The sector also faces mounting pressure from inflation and large retailers. Since Covid-19 began, glass costs have risen by more than 50 percent while prices for raw materials continue to climb. Retailers are pushing down prices even as production costs rise. According to Girard-Reydet, these combined effects are devastating: domestic consumption is falling, production costs are soaring, and about 25 hospitality businesses close every day in France.
Jean-Pierre Cointreau emphasized that wine and spirits support more than 600,000 jobs across nurseries, cooperages, glassmakers, logistics firms, wine shops, and restaurants. Weakening this sector would endanger an entire segment of local economies.
Professional organizations also criticized what they see as a cumulative approach in parliament—regular new budgetary attacks always justified as public health measures but with little evidence they reduce excessive drinking while directly impacting jobs and competitiveness. After years marked by unprecedented increases in energy costs, raw materials prices, wages, and rents, adding new taxes would push thousands of small businesses underwater.
Industry leaders also warned about unintended consequences from some proposals. Setting minimum prices for alcohol—as tried in Scotland or Belgium—has not proven effective at reducing excessive drinking. The FFS argued that a proposed 3 percent advertising tax would cost more to implement than it would generate in revenue while targeting an already tightly regulated sector under France’s Evin law.

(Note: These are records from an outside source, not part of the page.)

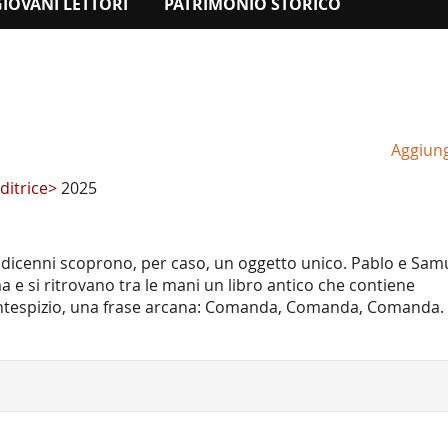
GIOVANI LETTORI
PATRIMONIO STORICO
Aggiungi
ditrice>
2025
dicenni scoprono, per caso, un oggetto unico. Pablo e Sam
ma e si ritrovano tra le mani un libro antico che contiene
 frontespizio, una frase arcana: Comanda, Comanda, Comanda.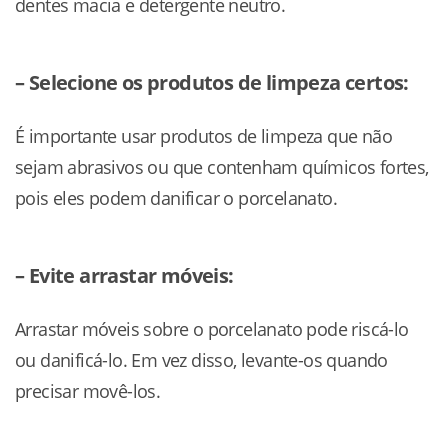
dentes macia e detergente neutro.
– Selecione os produtos de limpeza certos:
É importante usar produtos de limpeza que não
sejam abrasivos ou que contenham químicos fortes,
pois eles podem danificar o porcelanato.
– Evite arrastar móveis:
Arrastar móveis sobre o porcelanato pode riscá-lo
ou danificá-lo. Em vez disso, levante-os quando
precisar movê-los.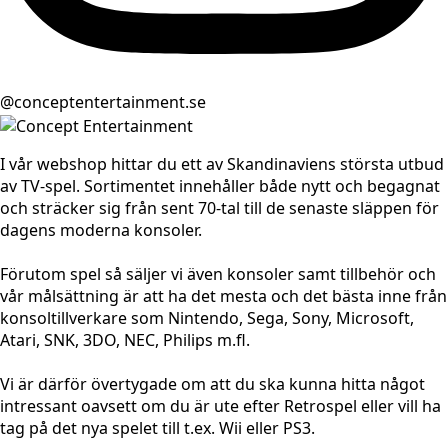
@conceptentertainment.se
I vår webshop hittar du ett av Skandinaviens största utbud
av TV-spel. Sortimentet innehåller både nytt och begagnat
och sträcker sig från sent 70-tal till de senaste släppen för
dagens moderna konsoler.
Förutom spel så säljer vi även konsoler samt tillbehör och
vår målsättning är att ha det mesta och det bästa inne från
konsoltillverkare som Nintendo, Sega, Sony, Microsoft,
Atari, SNK, 3DO, NEC, Philips m.fl.
Vi är därför övertygade om att du ska kunna hitta något
intressant oavsett om du är ute efter Retrospel eller vill ha
tag på det nya spelet till t.ex. Wii eller PS3.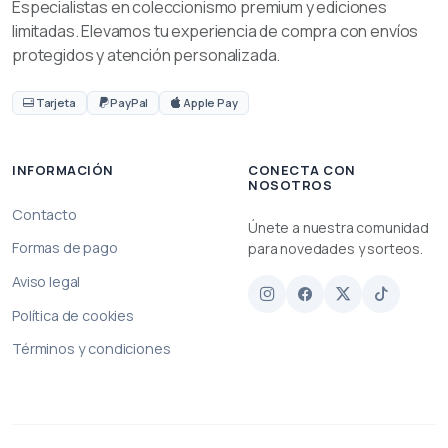
Especialistas en coleccionismo premium y ediciones
limitadas. Elevamos tu experiencia de compra con envíos
protegidos y atención personalizada.
Tarjeta
PayPal
Apple Pay
INFORMACIÓN
CONECTA CON
NOSOTROS
Contacto
Únete a nuestra comunidad
Formas de pago
para novedades y sorteos.
Aviso legal
Política de cookies
Términos y condiciones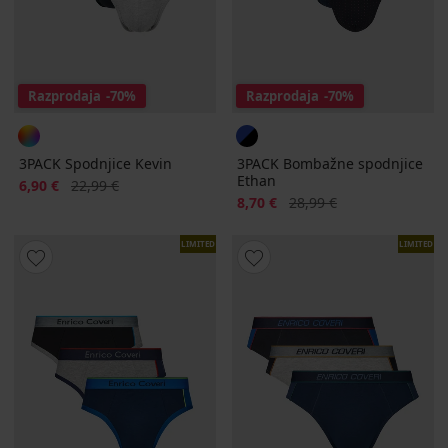
Razprodaja
-70%
Razprodaja
-70%
3PACK Spodnjice Kevin
3PACK Bombažne spodnjice
Ethan
Popust
Prvotna cena
6,90 €
22,99 €
Popust
Prvotna cena
8,70 €
28,99 €
LIMITED
LIMITED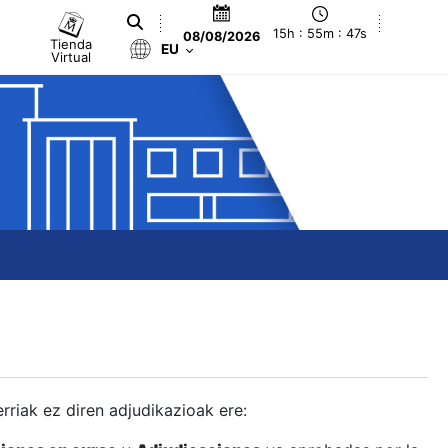
15h : 55m : 47s
08/08/2026
Tienda
EU
Virtual
berriak ez diren adjudikazioak ere: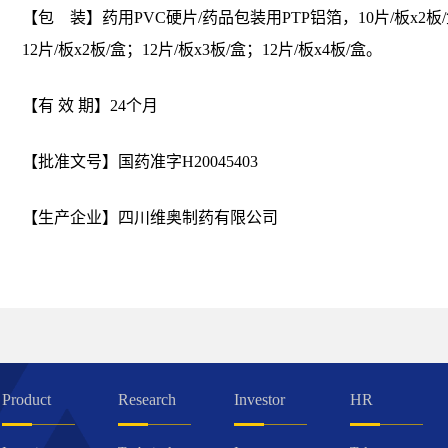
【包 装】药用PVC硬片/药品包装用PTP铝箔，10片/板x2板/盒
12片/板x2板/盒；12片/板x3板/盒；12片/板x4板/盒。
【有 效 期】24个月
【批准文号】国药准字H20045403
【生产企业】四川维奥制药有限公司
Product
Research
Investor
HR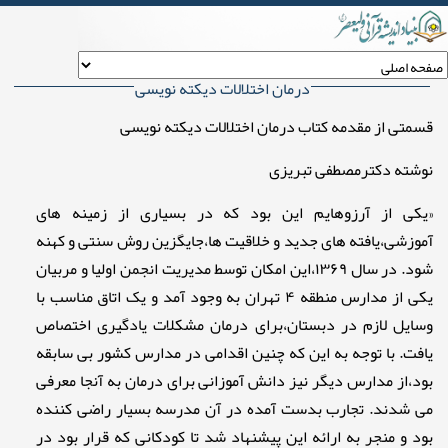
درمان اختلالات دیکته نویسی
قسمتی از مقدمه کتاب درمان اختلالات دیکته نویسی
نوشته دکترمصطفی تبریزی
«یکی از آرزوهایم این بود که در بسیاری از زمینه های
آموزشی،یافته های جدید و خلاقیت ها،جایگزین روش سنتی و کهنه
شود. در سال ۱۳۶۹،این امکان توسط مدیریت انجمن اولیا و مربیان
یکی از مدارس منطقه ۴ تهران به وجود آمد و یک اتاق مناسب با
وسایل لازم در دبستان،برای درمان مشکلات یادگیری اختصاص
یافت. با توجه به این که چنین اقدامی در مدارس کشور بی سابقه
بود،از مدارس دیگر نیز دانش آموزانی برای درمان به آنجا معرفی
می شدند. تجارب بدست آمده در آن مدرسه بسیار راضی کننده
بود و منجر به ارائه این پیشنهاد شد تا کودکانی که قرار بود در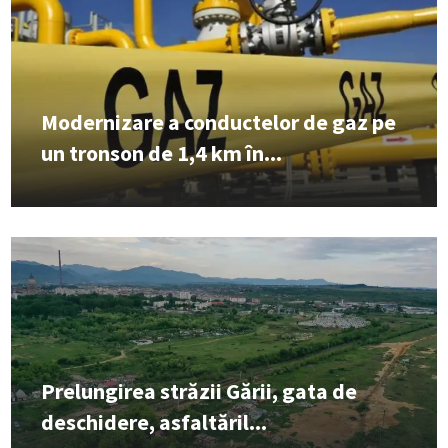
Modernizare a conductelor de gaz pe
un tronson de 1,4 km în...
Prelungirea străzii Gării, gata de
deschidere, asfaltăril...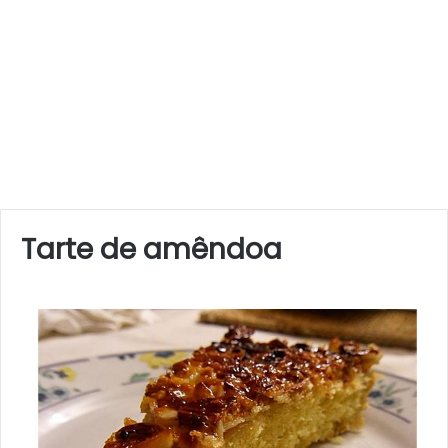
Tarte de amêndoa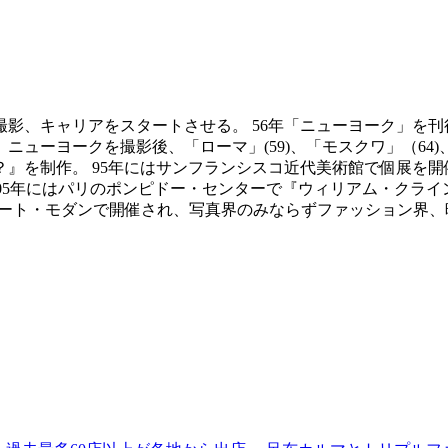
を撮影、キャリアをスタートさせる。 56年「ニューヨーク」
ーヨークを撮影後、「ローマ」(59)、「モスクワ」（64)、
』を制作。 95年にはサンフランシスコ近代美術館で個展を開
。 05年にはパリのポンピドー・センターで『ウィリアム・クライン
ma』がロンドンのテート・モダンで開催され、写真界のみならずファッシ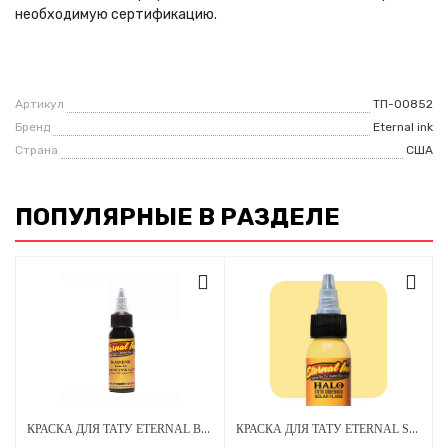
необходимую сертификацию.
Артикул
ТП-00852
Бренд
Eternal ink
Страна
США
ПОПУЛЯРНЫЕ В РАЗДЕЛЕ
КРАСКА ДЛЯ ТАТУ ETERNAL BLACKBIRD
КРАСКА ДЛЯ ТАТУ ETERNAL SOLAR FLARE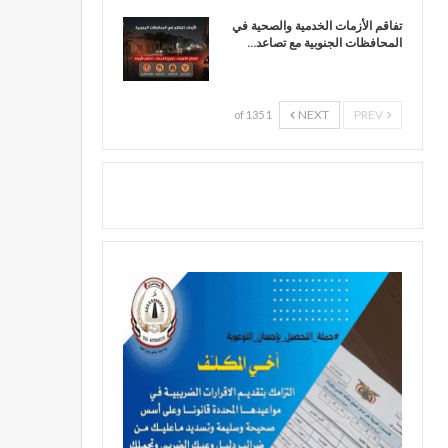
تفاقم الأزمات الخدمية والصحية في
المحافظات الجنوبية مع تصاعد…
NEXT
PREV
1 of 135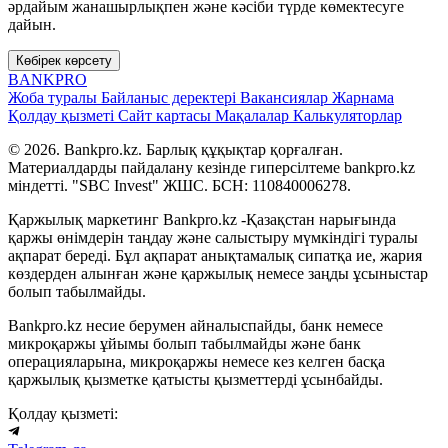
әрдайым жанашырлықпен және кәсіби түрде көмектесуге
дайын.
Көбірек көрсету
BANK
PRO
Жоба туралы
Байланыс деректері
Вакансиялар
Жарнама
Қолдау қызметі
Сайт картасы
Мақалалар
Калькуляторлар
© 2026. Bankpro.kz. Барлық құқықтар қорғалған.
Материалдарды пайдалану кезінде гиперсілтеме bankpro.kz
міндетті. "SBC Invest" ЖШС. БСН: 110840006278.
Қаржылық маркетинг Bankpro.kz -Қазақстан нарығында
қаржы өнімдерін таңдау және салыстыру мүмкіндігі туралы
ақпарат береді. Бұл ақпарат анықтамалық сипатқа ие, жария
көздерден алынған және қаржылық немесе заңды ұсыныстар
болып табылмайды.
Bankpro.kz несие берумен айналыспайды, банк немесе
микроқаржы ұйымы болып табылмайды және банк
операцияларына, микроқаржы немесе кез келген басқа
қаржылық қызметке қатысты қызметтерді ұсынбайды.
Қолдау қызметі: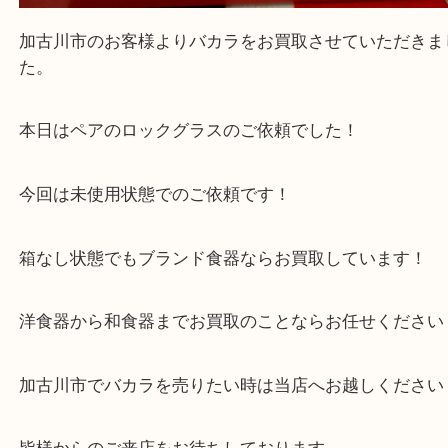
Facebook
Twitter
Line
Baccarat バカラ ロックグラス ペア
公開日:2025/07/21 最終更新日:2025/08/04
Baccarat バカラ ロックグラス ペア（
Baccarat バカラ
ペアロックグラ
全て
バカラ
食器
加古川市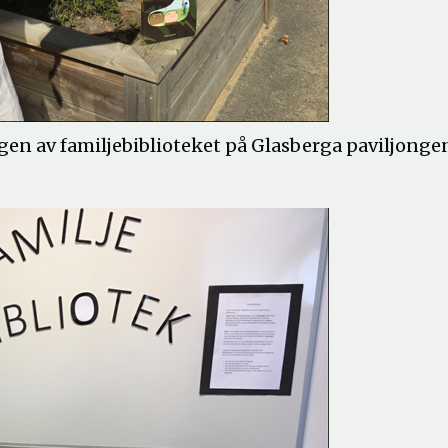
gen av familjebiblioteket på Glasberga paviljonge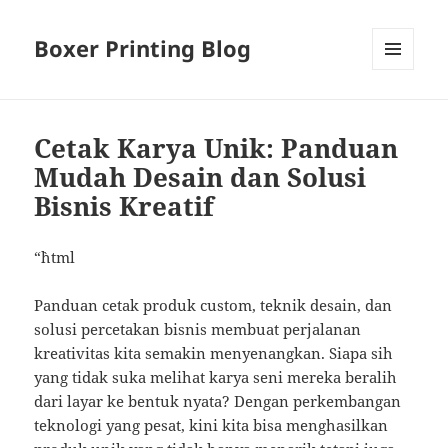
Boxer Printing Blog
MENU
AND
WIDGETS
Cetak Karya Unik: Panduan
Mudah Desain dan Solusi
Bisnis Kreatif
“`html
Panduan cetak produk custom, teknik desain, dan
solusi percetakan bisnis membuat perjalanan
kreativitas kita semakin menyenangkan. Siapa sih
yang tidak suka melihat karya seni mereka beralih
dari layar ke bentuk nyata? Dengan perkembangan
teknologi yang pesat, kini kita bisa menghasilkan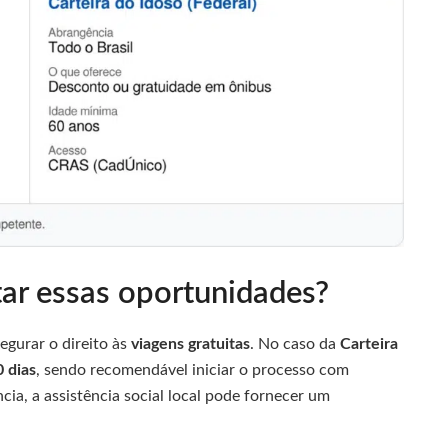
tar essas oportunidades?
egurar o direito às
viagens gratuitas
. No caso da
Carteira
 dias
, sendo recomendável iniciar o processo com
ia, a assistência social local pode fornecer um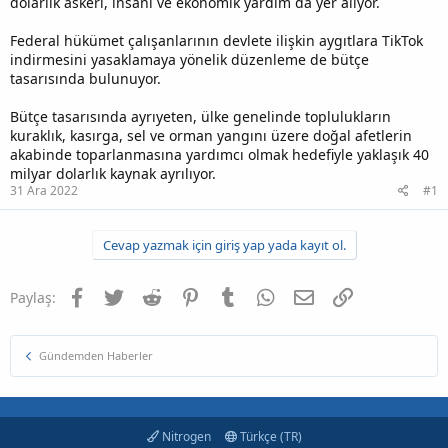
dolarlık askeri, insani ve ekonomik yardım da yer alıyor.
Federal hükümet çalışanlarının devlete ilişkin aygıtlara TikTok
indirmesini yasaklamaya yönelik düzenleme de bütçe
tasarısında bulunuyor.
Bütçe tasarısında ayrıyeten, ülke genelinde toplulukların
kuraklık, kasırga, sel ve orman yangını üzere doğal afetlerin
akabinde toparlanmasına yardımcı olmak hedefiyle yaklaşık 40
milyar dolarlık kaynak ayrılıyor.
31 Ara 2022
#1
Cevap yazmak için giriş yap yada kayıt ol.
Facebook
Twitter
Reddit
Pinterest
Tumblr
WhatsApp
E-posta
Link
Paylaş:
Gündemden Haberler
Nitrogen
Türkçe (TR)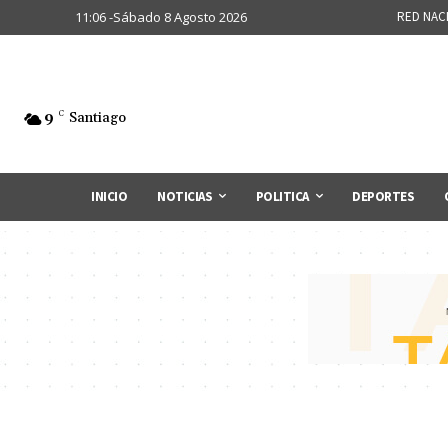
11:06 -Sábado 8 Agosto 2026
RED NAC
9
C
Santiago
INICIO
NOTICIAS
POLITICA
DEPORTES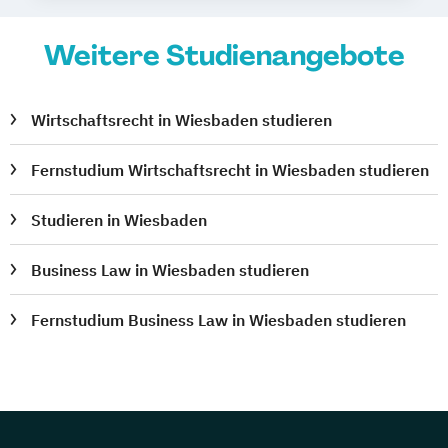
Weitere Studienangebote
Wirtschaftsrecht in Wiesbaden studieren
Fernstudium Wirtschaftsrecht in Wiesbaden studieren
Studieren in Wiesbaden
Business Law in Wiesbaden studieren
Fernstudium Business Law in Wiesbaden studieren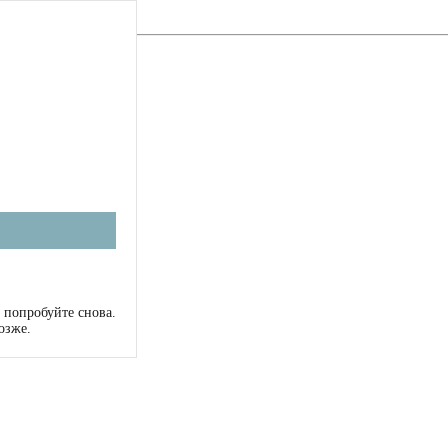
 попробуйте снова.
озже.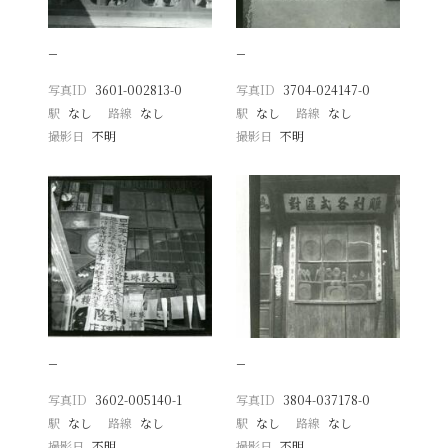
−
−
写真ID
3601-002813-0
写真ID
3704-024147-0
駅
なし
路線
なし
駅
なし
路線
なし
撮影日
不明
撮影日
不明
−
−
写真ID
3602-005140-1
写真ID
3804-037178-0
駅
なし
路線
なし
駅
なし
路線
なし
撮影日
不明
撮影日
不明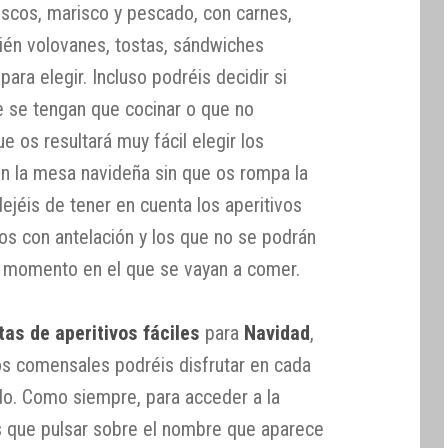
uscos, marisco y pescado, con carnes,
ién volovanes, tostas, sándwiches
ara elegir. Incluso podréis decidir si
e se tengan que cocinar o que no
 os resultará muy fácil elegir los
n la mesa navideña sin que os rompa la
dejéis de tener en cuenta los aperitivos
s con antelación y los que no se podrán
el momento en el que se vayan a comer.
tas de aperitivos fáciles
para
Navidad
,
os comensales podréis disfrutar en cada
do. Como siempre, para acceder a la
s que pulsar sobre el nombre que aparece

However, industry groups did support taxing premixed alcoholic beverages—the only alcohol-related amendment passed last weekend. This measure targets energy drink-based alcoholic products like Vody—a mix of vodka with taurine-, sugar-, and caffeine-rich energy drinks—containing between 18 and 22 percent alcohol per 25cl can sold at around €3.50 (compared with competitors priced between €5–7). According to France Assos Santé, labeling these products as “energy drinks” rather than “spirits” when they exceed 15 percent alcohol content—and their high sugar content masking alcohol taste—makes them particularly attractive for binge drinking among young people.
As debate continues over fiscal policy affecting wine and spirits in France, industry leaders remain vigilant about future legislative developments that could further impact one of the country’s most iconic sectors.